Cummulative Reward goes down

Taking this image into account:
6081546--659964--Environment_Cumulative Reward (5).png

Is there a problem with this training, because the final result that my agents have is the one that I was looking for. What does it mean that at the 3,5M steps the rewards starts to go down? Is this a problem? How can I explain this behaviour in my document?
Here you have the entrpoy if someone need it. Is this because the reward that it recieves from the entropy?
6081546--659967--Policy_Entropy (5).png

Entropy looks good but from my understanding I would expect the reward to increase when the entropy goes down. Is there any randomness in your environment and how many steps does one episode last on average? Was the training resumed or does it already reach a reward of 220 during the first 250k steps?

Yes there is randomness in my environment, but it always happen at the end that the reward goes down. Episode length 250. It was not resumed, it is beacuse the summary_freq is 250000, so it reaches the reward in that step

If the final behavior matches your expectations, I wouldn’t say this is a problem.
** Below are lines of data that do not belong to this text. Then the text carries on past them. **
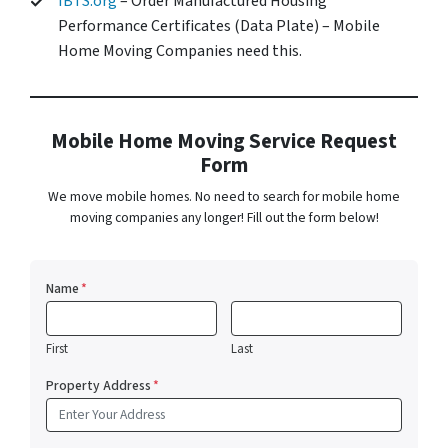
IBTS.org
– Order Manufactured Housing
Performance Certificates (Data Plate) – Mobile
Home Moving Companies need this.
Mobile Home Moving Service Request
Form
We move mobile homes. No need to search for mobile home
moving companies any longer! Fill out the form below!
Name
*
First
Last
Property Address
*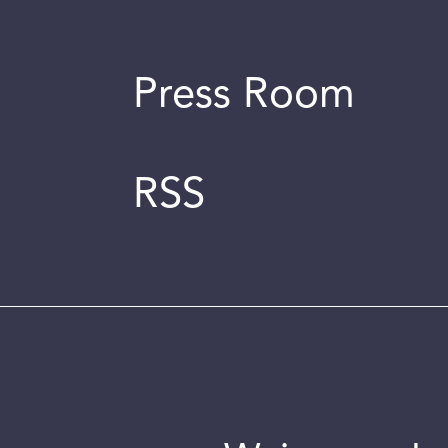
Press Room
RSS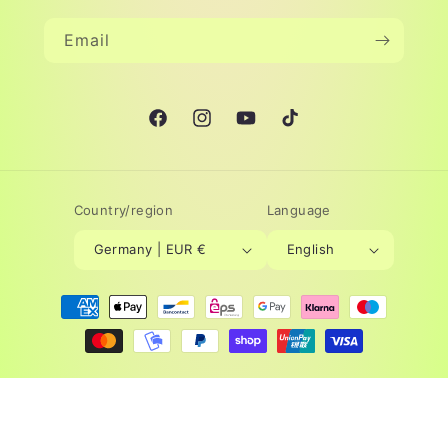
Email
Facebook
Instagram
YouTube
TikTok
Country/region
Language
Germany | EUR €
English
Payment
methods
© 2026,
Lovelysun®
Powered by Shopify
Refund policy
Privacy policy
Terms of service
Legal notice
Contact information
Cancellation policy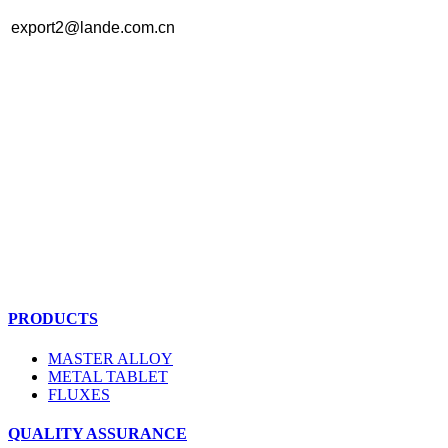
export2@lande.com.cn
PRODUCTS
MASTER ALLOY
METAL TABLET
FLUXES
QUALITY ASSURANCE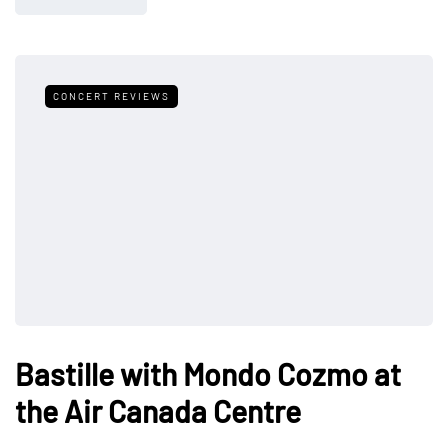
CONCERT REVIEWS
Bastille with Mondo Cozmo at
the Air Canada Centre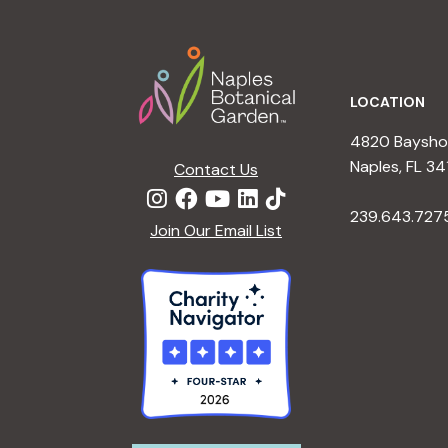
Footer
LOCATION
4820 Bayshor
Naples, FL 34
Contact Us
239.643.727
Join Our Email List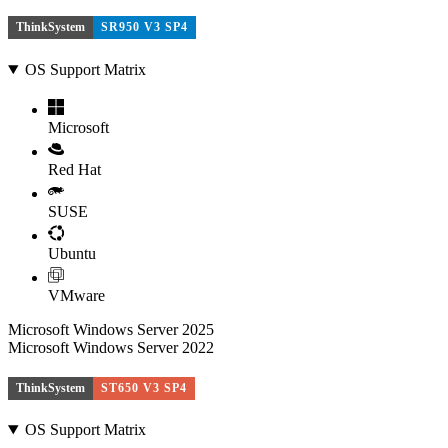
ThinkSystem
SR950 V3 SP4
OS Support Matrix
Microsoft
Red Hat
SUSE
Ubuntu
VMware
Microsoft Windows Server 2025
Microsoft Windows Server 2022
ThinkSystem
ST650 V3 SP4
OS Support Matrix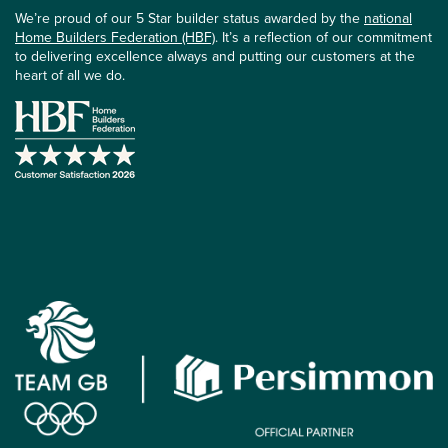
We’re proud of our 5 Star builder status awarded by the
national
Home Builders Federation (HBF)
. It’s a reflection of our commitment
to delivering excellence always and putting our customers at the
heart of all we do.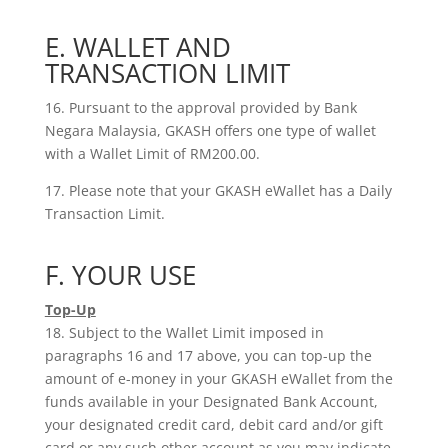
E. WALLET AND
TRANSACTION LIMIT
16. Pursuant to the approval provided by Bank
Negara Malaysia, GKASH offers one type of wallet
with a Wallet Limit of RM200.00.
17. Please note that your GKASH eWallet has a Daily
Transaction Limit.
F. YOUR USE
Top-Up
18. Subject to the Wallet Limit imposed in
paragraphs 16 and 17 above, you can top-up the
amount of e-money in your GKASH eWallet from the
funds available in your Designated Bank Account,
your designated credit card, debit card and/or gift
card or any such other account as you may indicate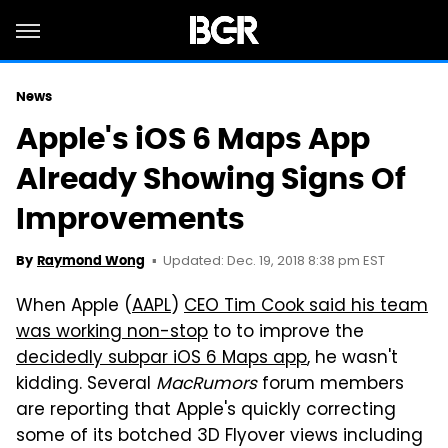
News
Apple's iOS 6 Maps App
Already Showing Signs Of
Improvements
Updated: Dec. 19, 2018 8:38 pm EST
By
Raymond Wong
When Apple (
AAPL
)
CEO Tim Cook said his team
was working non-stop
to to improve the
decidedly subpar iOS 6 Maps app
, he wasn't
kidding. Several
MacRumors
forum members
are reporting that Apple's quickly correcting
some of its botched 3D Flyover views including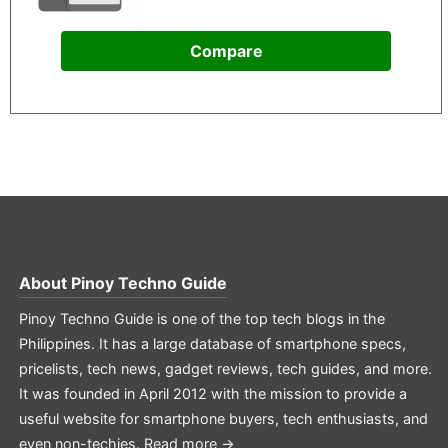
Compare
About
Pinoy Techno Guide
Pinoy Techno Guide is one of the top tech blogs in the
Philippines. It has a large database of smartphone specs,
pricelists, tech news, gadget reviews, tech guides, and more.
It was founded in April 2012 with the mission to provide a
useful website for smartphone buyers, tech enthusiasts, and
even non-techies.
Read more →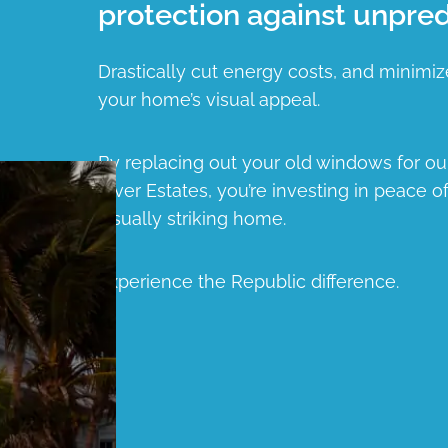
protection against unpred
Drastically cut energy costs, and minimiz
your home’s visual appeal.
By replacing out your old windows for o
River Estates, you’re investing in peace o
visually striking home.
Experience the Republic difference.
Is it possible that your environment is evolving in some way over time that this reward curve makes sense?

Yep, but how can I explain that this was a good training if the graphs look bad. It seems not to be stable.

Maybe it’s because of the lack of exploration at the end of training with an environment that still changes to unknown shapes? Are you using PPO or SAC? Setting the learning rate to constant instead of linear might prevent the reward decrease.

PPO

does it help setting it to constant?